I move to what we call the fast-tracking of babies within the adoption system. It is dealt with in clause 3 of my hon. Friend's Bill. We all know that it is much easier to place a baby for adoption than an older child such as a teenager. In recent times, much emphasis has been placed on the tricky placement of those older children. That is all very well, but has that been at the expense of placing babies and very young children?

Some children are growing up in a succession of foster homes. It is difficult for them to form a stable and permanent relationship with any adoptive family. That is doubly bad, for we all know that the younger a child is, the more easily it will settle into a new family. Equally, if younger children are placed more efficiently and quickly, there will be fewer older and, by definition, more difficult children to deal with. A fast track for adoption of babies and young children where time limits were lower than for older children would thus help to reduce the problem. The main point is that it is critical that a young child should have the chance to settle into a family as soon as possible.

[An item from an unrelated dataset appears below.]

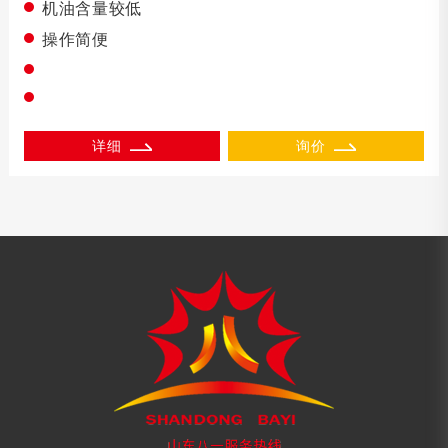
机油含量较低
操作简便
详细
询价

Let us never forget that the needs of the child are paramount, and that that child is already--do not forget it--damaged by the fact that its home life is in some difficulty. Next and most importantly, as institutions, the family and marriage are still vital to the safe continuance of a free society. It saddens me that they are both institutions that in today's climate are often sneered at and undervalued. All research confirms that the best, although not of course the only, environment for children to be brought up in is marriage. A stable home based on marriage and the family, and the influence of a mother and father, are the best guarantees against a child turning to crime--I should know that.

Let me ask hon. Members to look up from their desk in Camberwell court and see the young man aged 19 who is standing trembling 10 yd away, and who, for the 14th, 12th or 10th time, is before us for sentence. He has never been adopted. He should have been adopted as a baby because then he would have had a chance. He was in care. Which of us dares look at him and tell him to go to Feltham young offenders institution for over-18s, the biggest hell-hole I have ever seen, for six months? That is why I say that adoption should go right to the top of our agenda when we think about young people.